Michigan Gov. Gretchen Whitmer speaks before signing auto insurance legislation on May 30, 2019, at the Detroit Regional Chamber's Mackinac Policy Conference at the Grand Hotel on Mackinac Island, Mich.
AP Photo/David Eggert
Pro-Whitmer group launches ads to tout $400 insurance refund

The ads will cost roughly $200,000 to run during 35 bowl games, including the Michigan, Michigan State, Eastern Michigan and Western Michigan games and the national championship.

A Democratic group allied with Gov. Gretchen Whitmer is launching ads over the college football bowl season to tout pending $400-per-vehicle refunds for all Michigan drivers with insurance.

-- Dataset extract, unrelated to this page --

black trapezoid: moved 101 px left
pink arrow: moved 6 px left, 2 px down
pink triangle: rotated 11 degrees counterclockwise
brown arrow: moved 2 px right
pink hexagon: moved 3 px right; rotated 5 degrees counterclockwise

The foray announced Thursday is Democrats’ first onto TV in the governor’s race, about 11 months before she is up for reelection in what could be a tough midterm climate. Whitmer, who signed a bipartisan 2019 law to lower auto insurance rates and pushed for the earlier-than-expected refunds coming next spring, is featured in the 30-second ad paid for by Put Michigan First, which is affiliated with the Democratic Governors Association.

The ads will cost roughly $200,000 to run during 35 bowl games, including the Michigan, Michigan State, Eastern Michigan and Western Michigan games and the national championship.

Wearing a “Michigan Mom” shirt — her daughters attend Michigan — the Michigan State alumna says fans can agree on two things: to root for Utah to beat Ohio State and that they deserve a break after “years of overpaying for auto insurance.”

“I got insurance companies to send refund checks directly back to you,” Whitmer says.

Central Michigan also is in a bowl game, but it will be streamed online instead of being broadcast on a traditional network.

Republican groups and candidates have spent more than $2 million to date on TV, digital and radio ads criticizing the first-term incumbent. Two of the 12 GOP candidates for governor, self-funding multimillionaire Kevin Rinke and chiropractor Garrett Soldano, have aired TV ads.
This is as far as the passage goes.